Stanley Uys, who has died in London at the age of 91, was the parliamentary correspondent, political editor and assistant editor of the Sunday Times for 28 years.

1922-2014

During this time, he was probably the most reliable source of information about what was happening in the bowels of the National Party government.

His network of contacts was so extraordinary that Sunday Times editor Joel Mervis likened him to a spider sitting in the middle of his web waiting for news to come his way.

Uys exposed in fascinating detail the tensions, debates and doubts in the ruling party as it constructed the apartheid edifice. By breaching the carefully guarded secrecy of the Nat parliamentary caucus, he was able to show the cracks when they were still invisible to the outside world, including the Nat party faithful themselves.

Prime Minister Hendrik Verwoerd was particularly incensed when Uys gave an account of a furious disagreement between him and Nat MP Japie Basson over a government bill to abolish black representation in parliament.

He and his ministers loathed and reviled Uys more than any other journalist in the country, with the possible exception of his close friend, Anthony Delius, who wrote for the Cape Times.

Cabinet minister Ben Schoeman called Uys "probably the most unscrupulous liar in South Africa".

But they could not plug the leaks.

Reading his MPs the riot act, the Nat chief whip raged that the party caucus might as well be declared a public meeting.
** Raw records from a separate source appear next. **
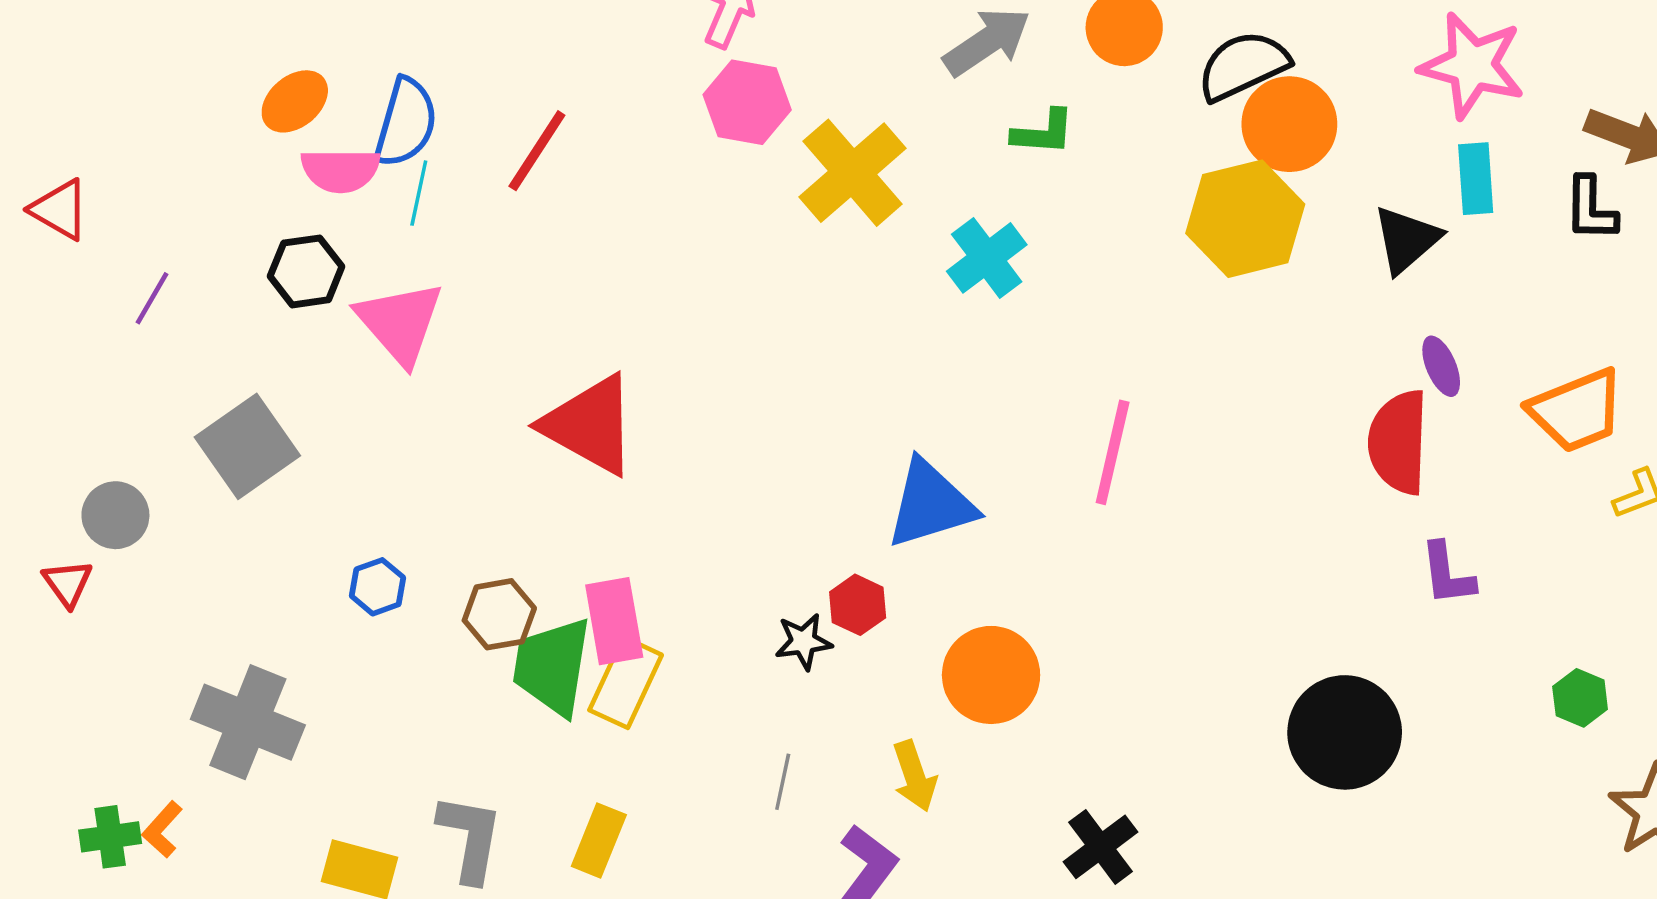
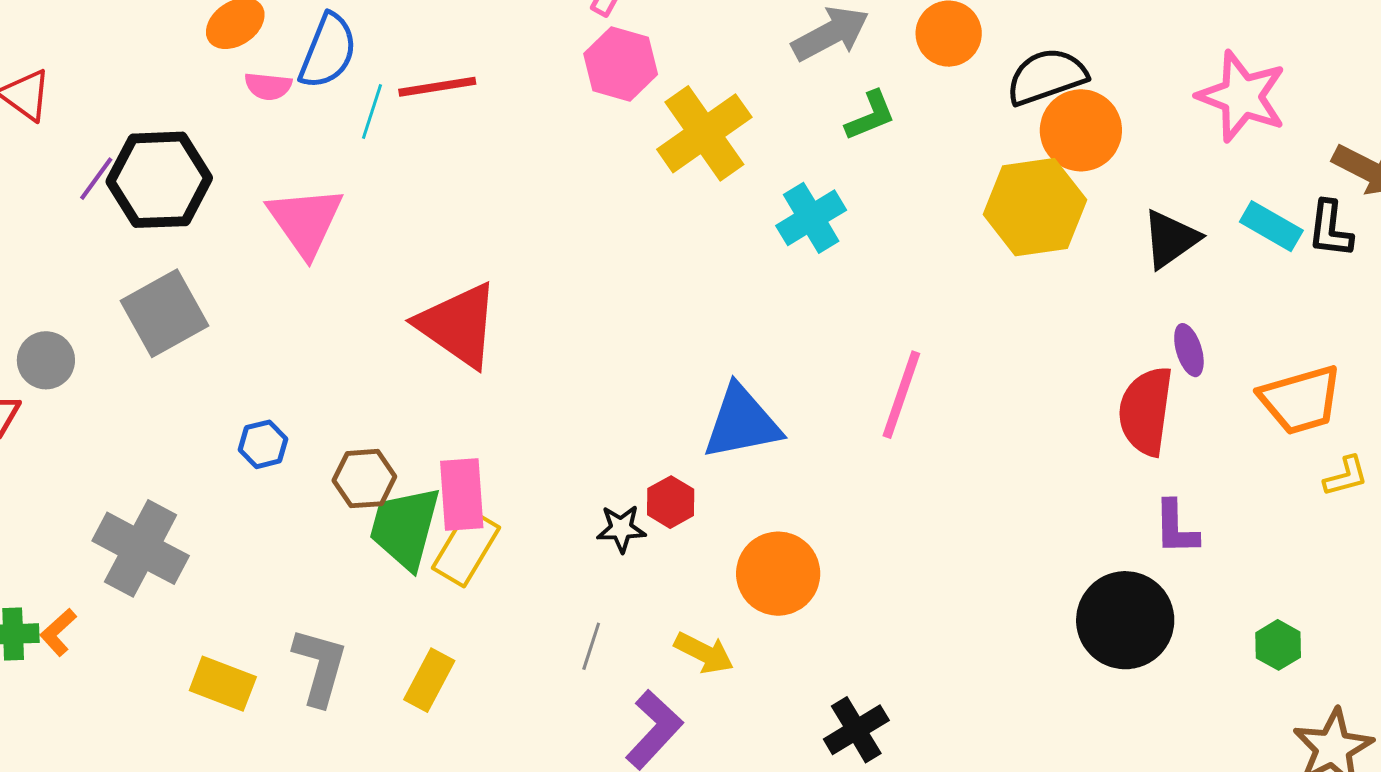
green L-shape: (1043, 132) -> (870, 116), turned -32
red line: (537, 151) -> (437, 87), turned 42
pink semicircle: (340, 170) -> (268, 86), size x0.7
cyan rectangle: (1476, 179) -> (1271, 226), moved, turned -62
cyan line: (419, 193) -> (372, 111), moved
black hexagon: (306, 271) -> (159, 180), moved, size x1.6
black circle: (1345, 732) -> (1125, 620), moved
yellow arrow: (914, 776) -> (704, 653), turned -50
His remarks, made in caucus, were promptly reported verbatim by Uys in the Sunday Times.

Nats in the house competed with themselves to attack Uys as he sat impassively in the press gallery. They were so paranoid about being seen with him in public, in case they were suspected of being his source, that they avoided him like the plague.
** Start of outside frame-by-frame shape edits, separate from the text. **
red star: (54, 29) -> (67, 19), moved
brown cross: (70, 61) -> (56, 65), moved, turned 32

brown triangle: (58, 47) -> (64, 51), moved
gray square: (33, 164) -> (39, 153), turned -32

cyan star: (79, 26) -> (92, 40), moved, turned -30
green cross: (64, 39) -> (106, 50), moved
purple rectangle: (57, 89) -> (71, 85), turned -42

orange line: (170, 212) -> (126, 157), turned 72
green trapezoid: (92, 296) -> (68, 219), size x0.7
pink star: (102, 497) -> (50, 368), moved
A new Nat MP sat next to him in the lobby of parliament and began to chat. When he realised who he was talking to he gave Uys a look of horror, cried in Afrikaans "Oh my God!" and ran away.
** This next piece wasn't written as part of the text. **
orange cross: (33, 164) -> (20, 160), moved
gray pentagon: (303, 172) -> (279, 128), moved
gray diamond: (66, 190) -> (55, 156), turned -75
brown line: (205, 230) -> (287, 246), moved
In the 1960s, the government appointed a press commission to tether the English-language press.

Uys and Delius were singled out in the report. He was one of three journalists in parliament in 1966 to witness the fatal stabbing of Verwoerd by a messenger, Dmitri Tsafendas. He heard from a source that one of Verwoerd's ministers held a party at his house that night. For possibly the only time in his career he decided this might be one confidence too far and chose not to write about it.

In the 1970s, Uys and Mervis decided it was time the Sunday Times ended its tradition of unquestioning support for the United Party, the official opposition. The change was signalled by a devastating piece Uys wrote in which he said the party and its leader, Sir De Villiers Graaff, were being controlled by a "verkrampte Mafia" whose power must be broken.

This was the beginning of the end for the once mighty UP. It began to disintegrate, prompting a healthy realignment of white opposition politics that led ultimately to the formation of the Democratic Alliance.

Mervis described Uys in his heyday as "dapper, articulate, gregarious; the affable bon viveur, easily winning people over by his intellect, style and charm".

He combined all this with a genuine modesty, which was all the more remarkable given that he was the most famous and highly respected South African journalist for those around the world who took a serious interest in what was happening in the country both during and after apartheid.

In addition to his work for the Sunday Times, Uys wrote for The Observer, The Guardian, New Statesman and a variety of other leading foreign publications as far afield as India and Australia, and provided regular commentaries for the BBC.

He interviewed Nelson Mandela in 1961 when he was on the run from the police and hiding in a small flat in Johannesburg, and again after his release. Mandela remembered, half jokingly, that Uys had not been very impressed with him. This would have been entirely in character, because no matter how much he detested apartheid, Uys never fawned over the ANC or its leaders.

Uys was born in Coalbrook in the Free State on April 27 1922. His parents were Afrikaans and staunch members of the Dutch Reformed Church. His mother died young and he was brought up by an English-speaking grandmother. He went to Athlone High School in Johannesburg.

Uys continued producing analyses, mostly online, of South African politics until the day he died.

He is survived by his second wife, Sarchen, and two children. His first wife, Edna, died in 1993.